Open-Source Models for Kraken / eScriptorium
Overview
The Kraken/eScriptorium ecosystem has produced a growing library of publicly available HTR models. Most are distributed via Zenodo or GitHub as .mlmodel files (Kraken’s PyTorch-based format) and can be imported directly into eScriptorium or applied from the Kraken command line.
The landscape has shifted markedly since 2024: the field has moved from small, project-specific models toward broad, transferable base models — chiefly CATMuS Medieval and TRIDIS v2 — which are now used as starting points for community fine-tuning.
How to use these models in eScriptorium: Download the .mlmodel file from Zenodo, then upload it via Models → Import model in eScriptorium. For command-line use: kraken -i image.jpg output.txt ocr -m model.mlmodel
Model Comparison Table
| Model | Script / Script type | Language(s) | Reported accuracy | Year |
|---|---|---|---|---|
| CATMuS Medieval 1.6.0 | Mixed Latin scripts | Fr, La, Es, It, … | CER < 5% (optimal conditions) | 2025 |
| TRIDIS v2 | Textualis, Cursiva | La, Fr, Es | CER ~0.11–0.15 (external sets) | 2024 |
| Generic CREMMA 1.0.1 | Mixed, 8th–15th c. | La, Old French | Not reported | 2023 |
| Bicerin 1.1.0 | Mixed medieval | Old French | 95.30% accuracy | 2022 |
| FROC / model_froc | Praegothica, Textualis | Old Fr, Old Oc | CER 7.83% (test) | 2018 |
| BiblIA_01 | Hebrew scripts (mixed) | He, Aram | Not reported | 2021 |
| MiDRASH Geniza 01 | Geniza fragments | He, Aram, Judeo-Arabic | Not reported | 2025 |
| Meleagre-NFD-finetuned | Byzantine Greek minuscule | Greek | 91.05% accuracy | 2024 |
| GreekHTR / greekmix_01 | Greek minuscule, 9th–12th c. | Greek | Not reported (preview) | 2025 |
| OICEN Combined 0.1 | Old Icelandic, mixed | Old Icelandic/Norse | CER ~2.6% (Char. 97.4%) | 2025 |
| Bifrost 0.1 | Old Norse manuscripts | Old Norse | Not reported | 2025 |
| textualis_anna_jaeck | Textualis, single hand | Middle High German | CER 4.88% | 2025/26 |
| bastarda_jos_von_pfullendorf | Bastarda, single hand | Middle High German | CER 3.35% | 2025/26 |
| cursive_johannes_jaeck | Cursive, single hand | Middle High German | CER 4.29% | 2025/26 |
Generic and Multi-Language Base Models
These models cover broad domains and are the recommended starting point for new projects.
CATMuS Medieval 1.6.0
CATMuS Medieval 1.6.0
The current state-of-the-art generic base model for medieval Latin-script manuscripts. Released in 2025 as part of the Consistent Approaches to Transcribing ManuScripts (CATMuS) initiative.

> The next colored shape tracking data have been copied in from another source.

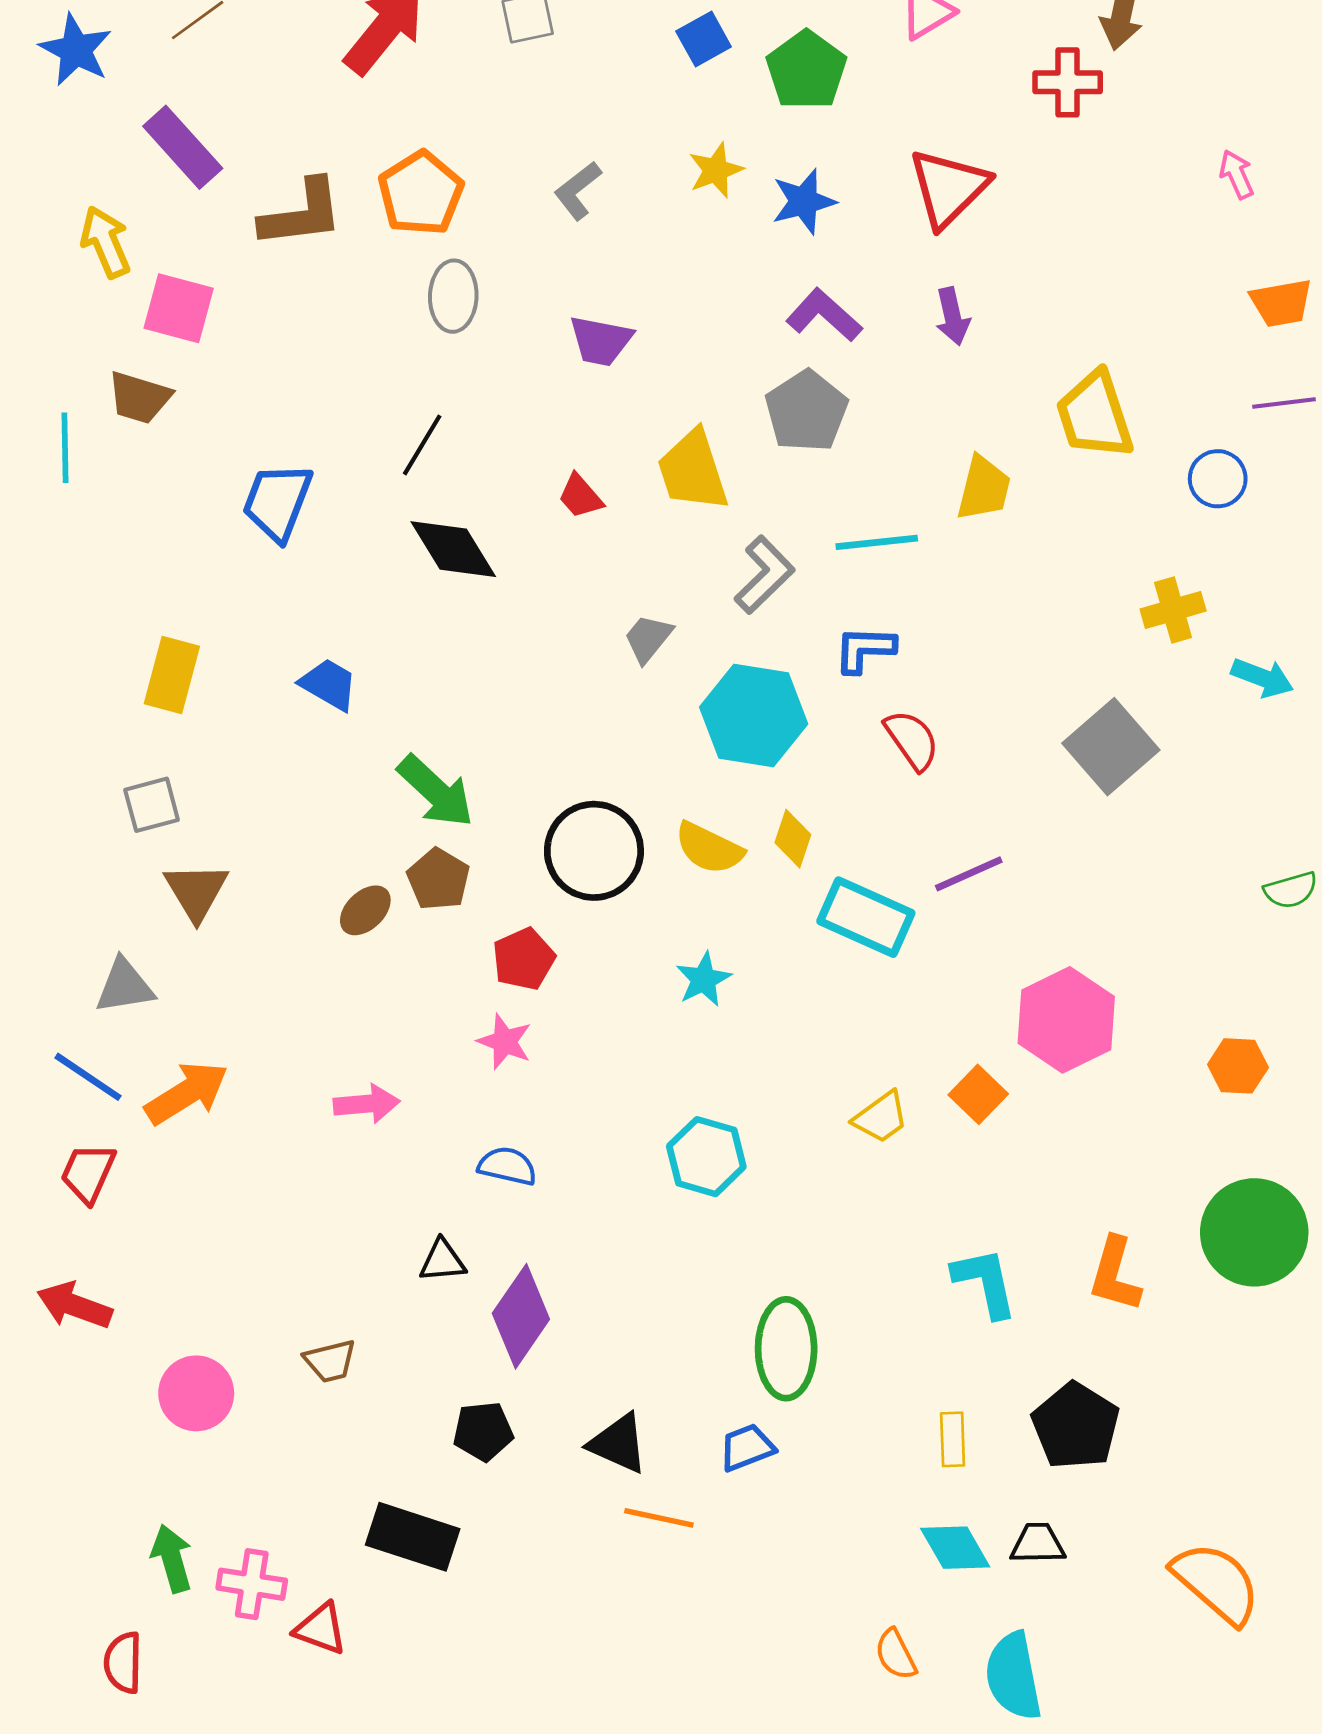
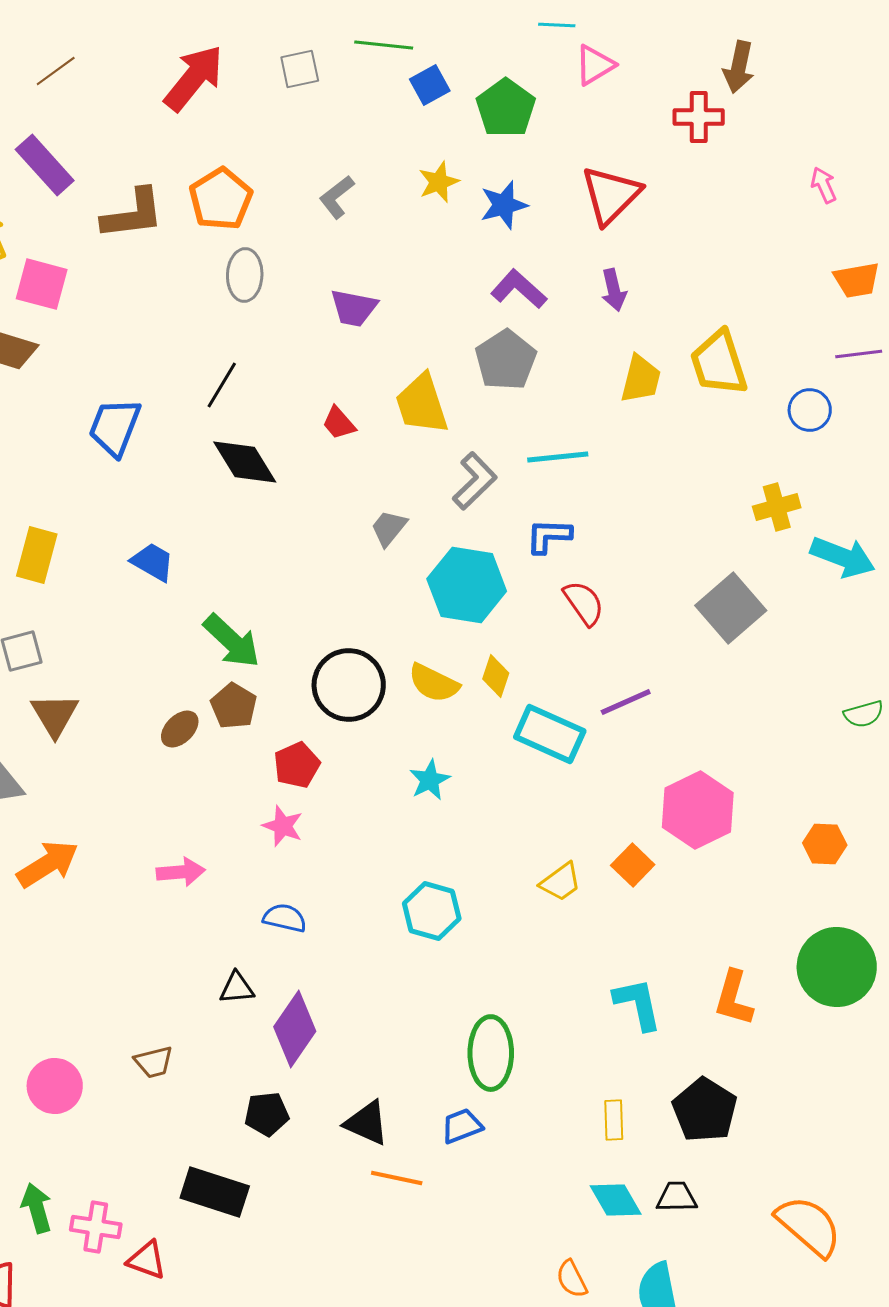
yellow trapezoid: (984, 488) -> (641, 379), moved
cyan arrow: (1262, 678) -> (843, 557), size x1.4

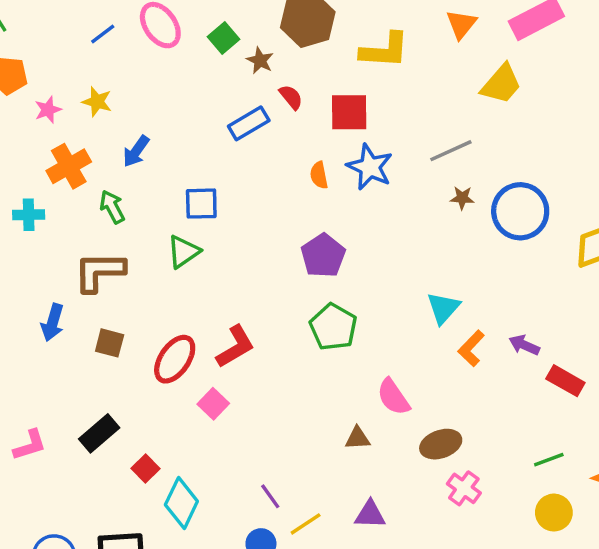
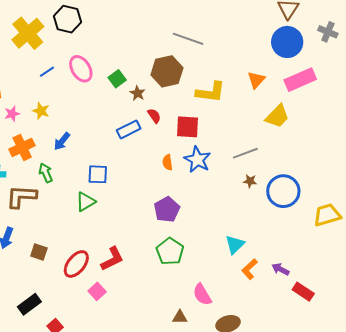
brown L-shape: (99, 272) -> (21, 196), moved

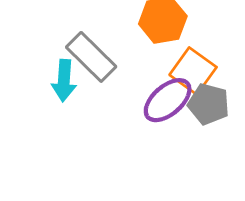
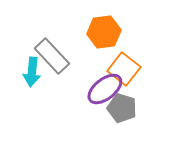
gray pentagon: (209, 104) -> (122, 108), moved

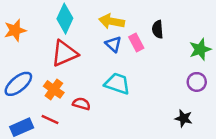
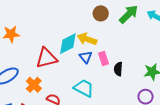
cyan diamond: (65, 19) -> (68, 44), moved, turned 30
black semicircle: (158, 29) -> (118, 69), moved

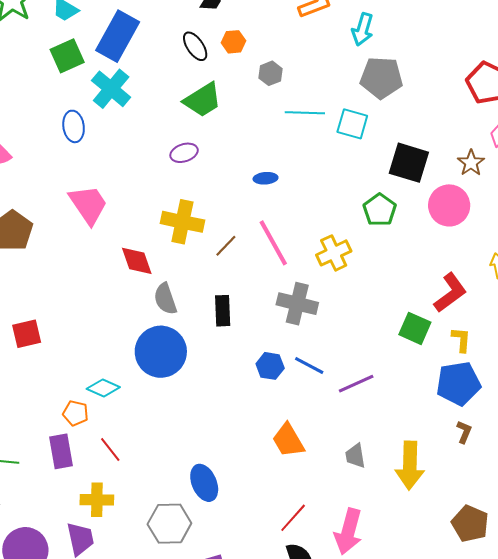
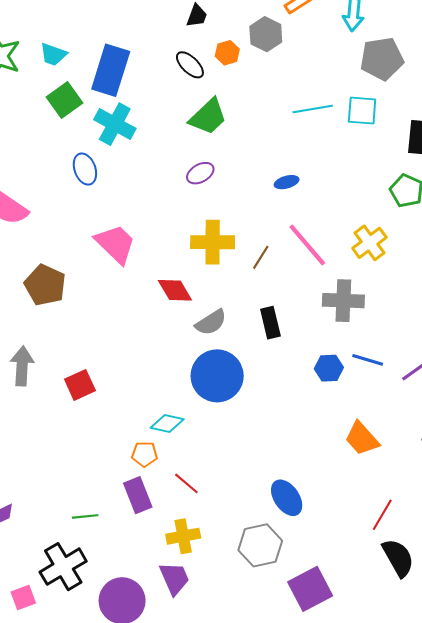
gray hexagon: (270, 73) -> (266, 34), moved, size x1.4
gray semicircle: (165, 299) -> (211, 322), turned -92

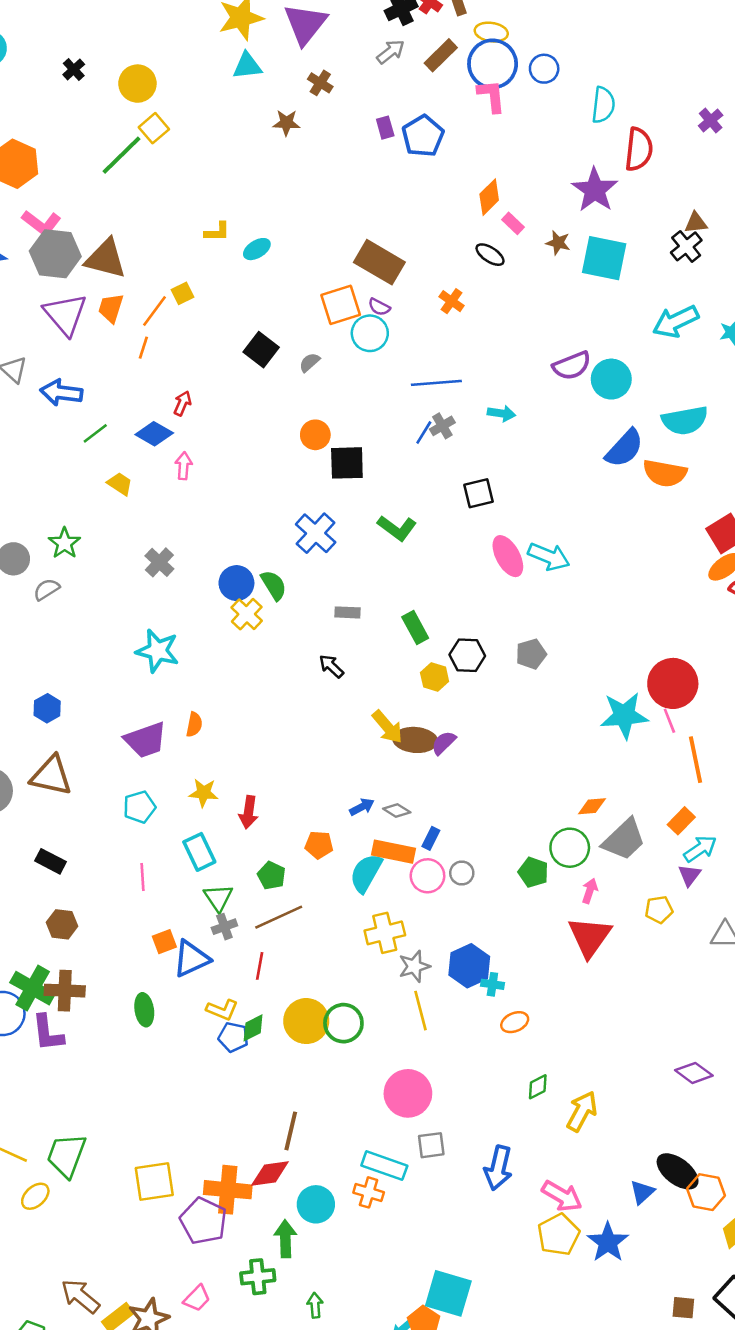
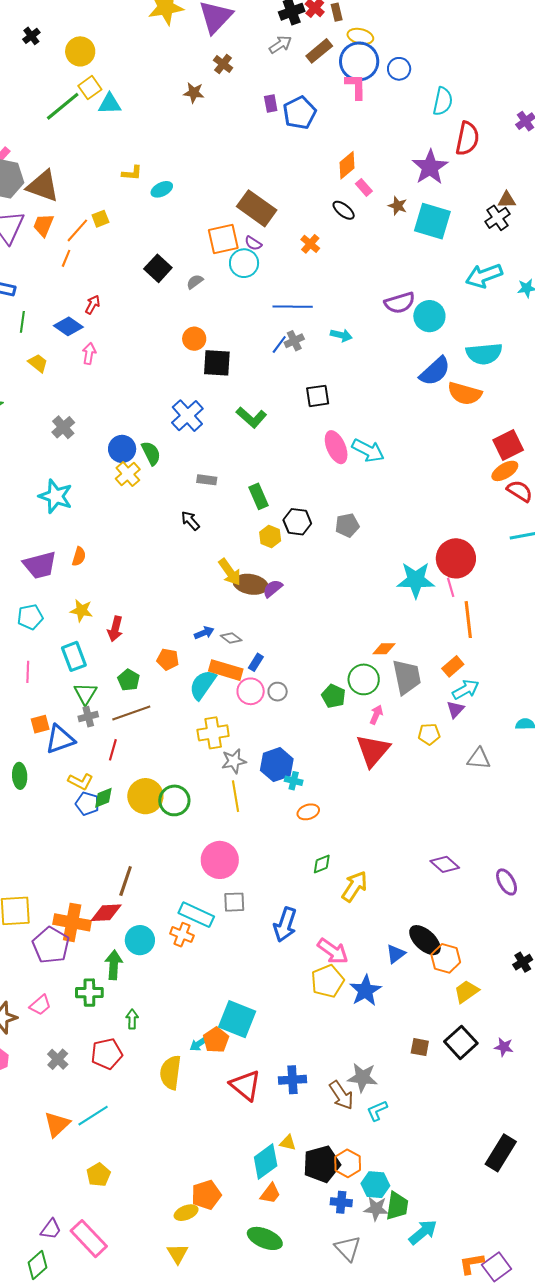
cyan triangle: (247, 66) -> (110, 104), moved
green line: (95, 433) -> (22, 322), turned -50
gray trapezoid: (624, 839) -> (407, 677), turned -63

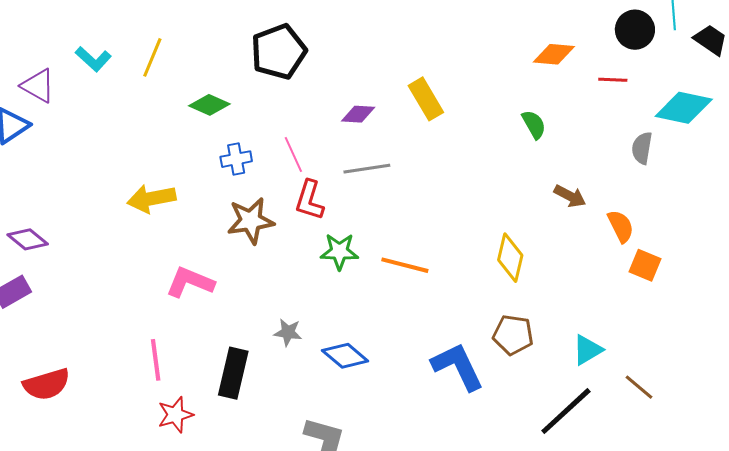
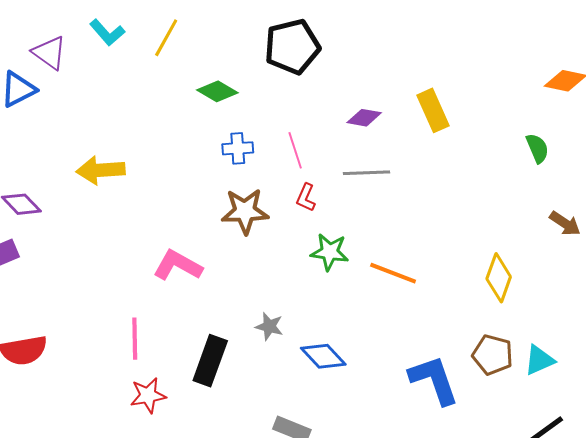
yellow arrow: (151, 199) -> (101, 170), moved
red L-shape: (310, 200) -> (306, 198), size x0.7
cyan triangle: (587, 350) -> (539, 360), moved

- Training data: > 160,000 lines, > 5 million characters, > 200 manuscripts/incunabula, 10 languages
- Transcription policy: Strictly graphematic; abbreviations not expanded; Unicode NFD
- Time range: 8th–16th century
- Best use: Fine-tuning starting point for any Western Latin-script manuscript; general transcription of French, Latin, or Iberian medieval material
Limitations: No single canonical benchmark metric; high corpus heterogeneity; may generalize poorly to very idiosyncratic hands without fine-tuning.
TRIDIS v1 / v2
TRIDIS v2
A semi-diplomatic model optimized for documentary manuscripts — charters, registers, feudal books, and administrative records.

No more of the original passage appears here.